Григорьев лично пытался сноситься с Махно, но безрезультатно. Махно не собирался поддерживать его в борьбе за власть с большевиками. К тому же большая часть телеграмм Григорьева до Гуляй-Поля не дошла, а затерялась где-то в телеграфных пространствах. Часть из них перехватили чекисты. По-видимому, до штаба Махно дошло лишь одно послание Григорьева, полное скрытого за деловой лаконичностью отчаяния погибающего: «Батько! Чего ты смотришь на коммунистов? Бей их. Атаман Григорьев» (2, 112).
Махно не ответил. Он вел тяжелые бои, в которые его бросили, так и не дав вооружения, и чувствовал отчаянное, критическое, невозможное на фронте недоверие к себе со стороны красного командования. Сохранилась его телеграмма: «В Александровске местная власть распространяет слухи, что на Александровск идут три отряда повстанцев Махно и приказано быть готовыми к взрыву мостов для противодействия. Заявляю, что ни одна часть моих войск не снята с фронта, ни одного повстанца мною не отправлено ни на Александровск, ни на другой пункт Советской республики… Заявляю, что распространяемые александровскими властями слухи о движении повстанцев на Александровск есть чистейшая провокация… Примите срочные меры по прекращению подобной провокации, иначе фронту и тылу грозят неисчислимые бедствия, ответственность за которые падет всецело на руководящие органы власти. Батько Махно, адъютант Лютый» (89, 148–149).

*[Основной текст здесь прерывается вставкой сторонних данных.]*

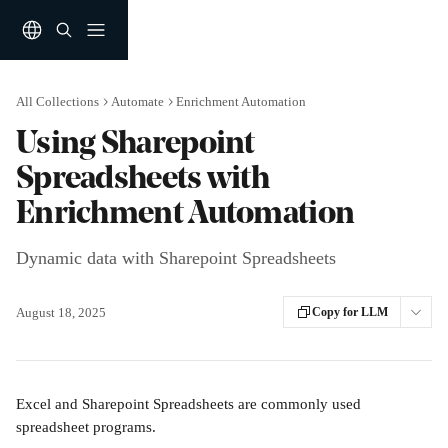
Skip to main content
All Collections
Automate
Enrichment Automation
Using Sharepoint
Spreadsheets with
Enrichment Automation
Dynamic data with Sharepoint Spreadsheets
August 18, 2025
Copy for LLM
Excel and Sharepoint Spreadsheets are commonly used 
spreadsheet programs. 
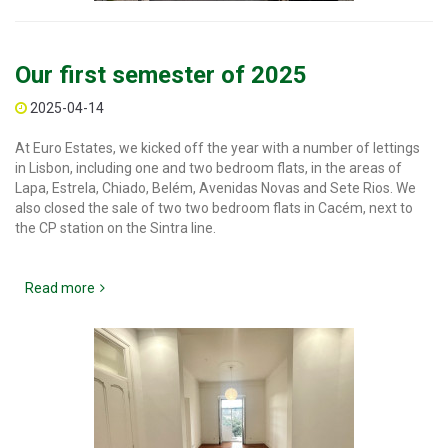
Our first semester of 2025
2025-04-14
At Euro Estates, we kicked off the year with a number of lettings
in Lisbon, including one and two bedroom flats, in the areas of
Lapa, Estrela, Chiado, Belém, Avenidas Novas and Sete Rios. We
also closed the sale of two two bedroom flats in Cacém, next to
the CP station on the Sintra line.
Read more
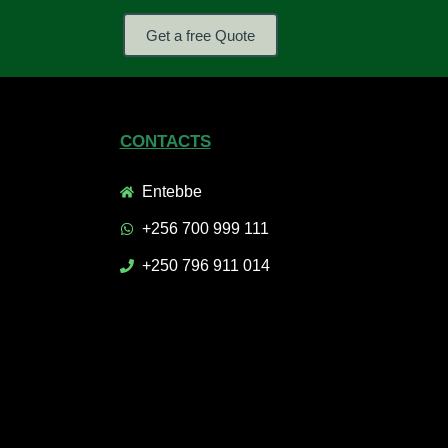
Get a free Quote
CONTACTS
Entebbe
+256 700 999 111
+250 796 911 014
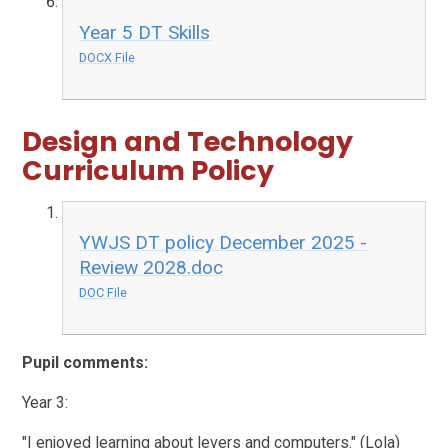
Year 5 DT Skills
DOCX File
Design and Technology
Curriculum Policy
YWJS DT policy December 2025 -
Review 2028.doc
DOC File
Pupil comments:
Year 3:
"I enjoyed learning about levers and computers." (Lola)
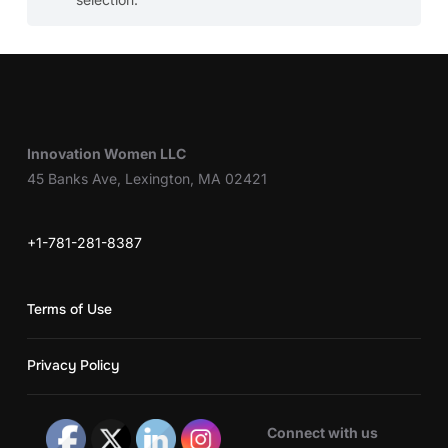
Innovation Women LLC
45 Banks Ave, Lexington, MA 02421
+1-781-281-8387
Terms of Use
Privacy Policy
Connect with us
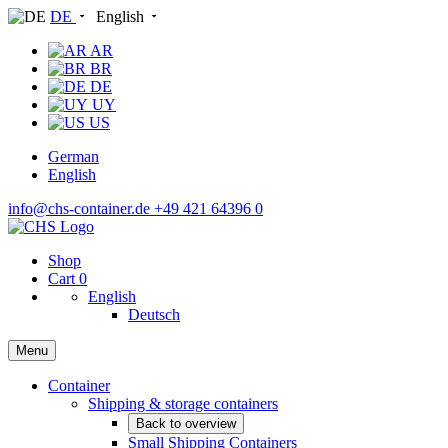
DE
English
AR
BR
DE
UY
US
German
English
info@chs-container.de
+49 421 64396 0
Shop
Cart
0
English
Deutsch
Menu
Container
Shipping & storage containers
Back to overview
Small Shipping Containers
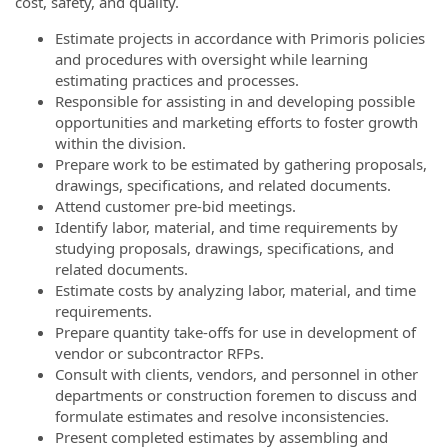
cost, safety, and quality.
Estimate projects in accordance with Primoris policies
and procedures with oversight while learning
estimating practices and processes.
Responsible for assisting in and developing possible
opportunities and marketing efforts to foster growth
within the division.
Prepare work to be estimated by gathering proposals,
drawings, specifications, and related documents.
Attend customer pre-bid meetings.
Identify labor, material, and time requirements by
studying proposals, drawings, specifications, and
related documents.
Estimate costs by analyzing labor, material, and time
requirements.
Prepare quantity take-offs for use in development of
vendor or subcontractor RFPs.
Consult with clients, vendors, and personnel in other
departments or construction foremen to discuss and
formulate estimates and resolve inconsistencies.
Present completed estimates by assembling and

Того же 13 мая к Каменеву из Гуляй-Поля телеграфно пробился некий Рощин из штаба повстанцев, пытаясь объяснить ситуацию:
«Злостная, черная рука сеет ложь. Тов. Махно не только успешно держит фронт, но успешно наступает. Реакционеры упорно говорят о связи Махно и Григорьева. Это ложь гнусная и хитро задуманная. Сообщение о расстреле политических комиссаров, во главе с Колосовым, есть отвратительная ложь. Все на своем посту. Вчера были взяты важные пункты: Кутейниково, Моспино, который снова пришлось сдать врагу из-за отсутствия патронов и снарядов. Немедленно высылайте патроны, высылайте вагон плоской бумаги для газет и воззваний… Неполучение денег, бумаги, патронов явится серьезным препятствием в борьбе с контрреволюцией» (89, 149).
Однако фактически судьба Махно была уже предрешена. 16 мая в Харьков приехал Лев Давыдович Троцкий.